Well, that's enough about me! Let's show you some awesome internet things!
1) Photojojo has a great tutorial on shooting double exposure pictures, even for those of you using digital.
2) Lifehacker has a plan to help you get to the root of your rampant procrastination.
3) Brain Pickings introduces us to The Antidote by Oliver Burkeman. It's a book about how trying so hard to think positive all the time might actually be harming our chances of being happy. My cynical self is very eager to read this one. You will be too, especially after watching the book trailer.
4) If you love movies and want a deep read on movies about African Americans, you have to check out this Indiewire post about "race traitors." There's a lot of interesting stuff in there.
5) OK, I know I said I wasn't going to write more about me today, but I finally have confirmation that I'm not the only one who spends most of every summer heat wave angry! (And when I say "summer heat wave" I actually mean any day above 75 degrees in the summer.)
Now, I hope you've all enjoyed New Music Week because it's coming to a close. Here's some new newness for your Friday afternoon!
Thursday, July 12, 2012
Today Is Light Duty
Wow, I am low on inspiration today. I probably needed more sleep and a much stronger caffeinated beverage this morning. But, that doesn't mean I lack for new sounds. New Music Week continues!
Wednesday, July 11, 2012
I Have Done This Work Thing All Wrong
Annie Jump Cannon
I had a bad dream that scared me awake yesterday morning. I was still working at my old job, the one I spent almost 10 years at doing things I didn't care about at all. One day, the Big Boss' daughter comes in with him. She's a little girl of around nine or so. He introduces me and she seems nice, then they head back to his office with her bounding down the hall all the way.
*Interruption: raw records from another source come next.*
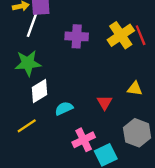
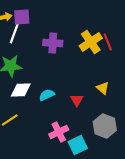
yellow triangle: (135, 89) -> (103, 88), turned 32
white diamond: (39, 91) -> (21, 90), turned 30
cyan semicircle: (64, 108) -> (47, 95), moved

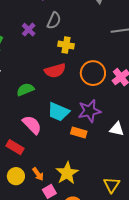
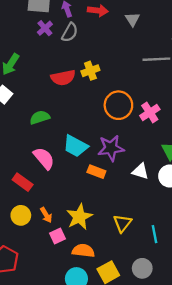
gray semicircle: (54, 21) -> (70, 32), moved
purple cross: (29, 30) -> (45, 28), moved
yellow cross: (66, 45) -> (90, 71), turned -35
red semicircle: (55, 71) -> (63, 78), moved
yellow triangle: (112, 185) -> (122, 223), moved

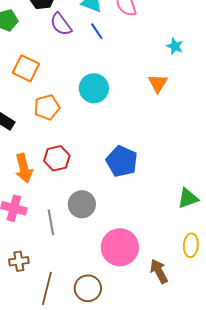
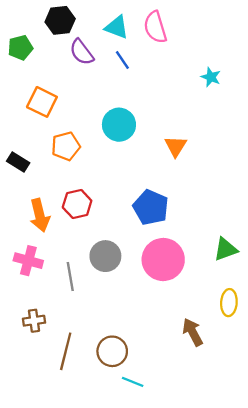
orange triangle: (158, 83) -> (176, 146), moved
pink circle: (120, 247) -> (163, 260), moved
The next part of the dream is a bit fuzzy, but as I remember it, I start a vacation the next day and am gone for about a week. Normal vacation time. When I get back in to work everyone's asking me about my time off and I see a new face. We're introduced and when she walks away I ask someone about her. What do they say? Oh, her? She's Big Boss' daughter, remember? She works here now.
The woman is clearly mid-twenties. Meaning, 15 years have passed with me doing the same job I hate and I hadn't even noticed.
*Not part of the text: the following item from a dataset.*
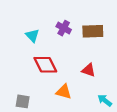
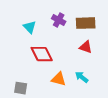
red triangle: (88, 70) -> (86, 47), moved
cyan arrow: (105, 100) -> (82, 77), moved

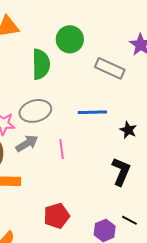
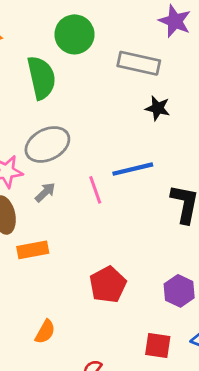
blue line: (92, 112) -> (133, 169), moved
black star: (128, 130) -> (158, 108), moved
gray arrow: (27, 143) -> (45, 192), size x0.7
I cannot fully describe the cold dread that woke me up Tuesday morning. I was sick to my stomach, sweaty and something else...Suddenly aware, maybe? After my initial shock I didn't think about the dream any more. Until this morning when I had a work-related flash of insight:
When I left my job four years and six months ago, I wasn't stepping out on faith. I was being stupid.
There's a saying about faith without works being dead. I hadn't done any of the work to be able to leave my job and have things turn out alright. But it didn't occur to me at the time. When they made me the offer, all I could think about was being free. Of course, I likely would have been fired had I not taken the deal, but I didn't think about that either. The idea of being happy with some job somewhere was all I could see.
And yet, now that I know this, and truly feel in my bones that I made a huge mistake, there's nothing I can do about it. Now, I feel more fear about the future than I do on an average day. I feel dumber, even less prepared to live and thrive in the real world. More useless. Less able to cope with my failings.
And I don't (really, really don't) know what to do about it.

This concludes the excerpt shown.